Open City Documentary Festival 2020 – Focus: Once Upon A Youth, The Sparks That Might Burn Down The House
On its first level, Once Upon a Youth is a tale often heard. Every country and every youth knows its Marko Čaklović: the self-destructive introvert genius artist who might have been the brightest light of its generation but died too soon. Our dreams and hopes are always with the dead ones, for they remain(ed) pure; they never had to deal with the compromises that so-called normal life demands of us, nor suffer the indignity of seeing their body disintegrate slowly. They remain beautiful and radiant forever.
And, hark!, everybody in Once Upon a Youth shines with a light unworldly due to the curious love with which Čaklović photographed them. His pictures—almost exclusively black-and-white and shot using 35mm film—make up the bulk of material in Ramljak’s film, alongside video footage shot on various materials. Interviewees (that one only hears, seeing them today would destroy the magic) introduce the wrong element of time, relegating the photographic and video material to the status of documents (or evidence) of what is said, and not the story’s carrier-cum-essence. While in the world of analogue photography we seem to remain in an unchanging present (instant), the moving images talk about development and time passing by. Do the photos represent Čaklović’s vision of a future he wasn’t sure he’d be around to see?
Note that the the VHS material at the beginning gives us a date: April 13th 1999. In the winter of that year, president Franjo Tuđman died marking the end of an era: the Republic of Croatia’s nascence after a five year war known under too many names. Among the many things unmentioned in the film is the war of 1991-95. Čaklović, Ramljak et al. had been born into the Yugoslav SFR in the 1970s, and were therefore still teenagers when Croatia unilaterally seceded from the Federation, spending their formative years in an atmosphere of homicidal chauvinism, fear and often scarcity, followed by years drenched with more jingoism and right-wing hubris.

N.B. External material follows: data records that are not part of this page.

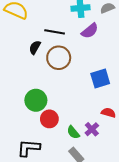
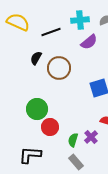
black line: (55, 32) -> (51, 32), moved, turned -30
green semicircle: (73, 132) -> (73, 140), turned 56

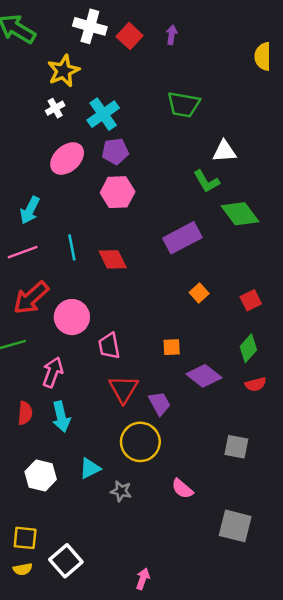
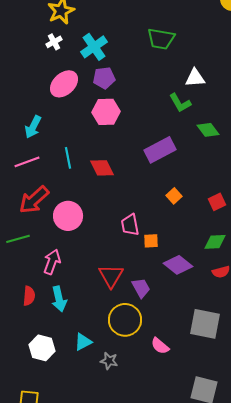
green diamond: (240, 214) -> (208, 130), size x0.7
pink trapezoid: (109, 346) -> (130, 225), moved
green diamond: (248, 348) -> (215, 242), turned 45
gray square: (236, 447) -> (205, 324), size x1.5
pink semicircle: (182, 489) -> (160, 346), moved

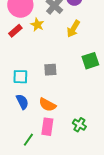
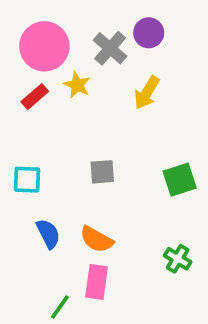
green square: (90, 61) -> (180, 180), moved
cyan square: (20, 77) -> (27, 180), moved
green cross: (79, 125) -> (178, 259), moved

There’s a peculiar dynamic at play in the film: there’s a desire for an impossible far and away that is embodied by Ramljak’s worship of the then-recently-deceased Nigerian Afrobeat legend Fela Kuti, but also an obsession with the particularities of the new homeland as exemplified by their summer trip exploring all of the inhabited islands of Croatia. If there is a meaningful past for the protagonists of Once Upon A Youth, it is to be found in the SFR Yugoslavia: when the C64 was new and Vučko (the Olympic mascot of the 1984 Winter Olympics in Sarajevo) could be heard howling “Sarajevooooooooooo!!!!!!!!!!” As objects whose meaning depends on the user, these are dead connections, whilst the living connections (the parents) are often conspicuously absent, busy with a present that is headed for a very different future.
One might also say that the film is a parallel creation to the reality of things; so much remains unmentioned that would give things a different edge. To take up a metaphor from Finnish rock maestro Kauko Röyhkä’s melancholily sardonic 1995 song “Kanerva”, this reality is of no relevance to the reverie here: for the celebration of the sparks that in some morrow might burn down the house.
Olaf Möller was born and still lives in Cologne. He writes about and shows films.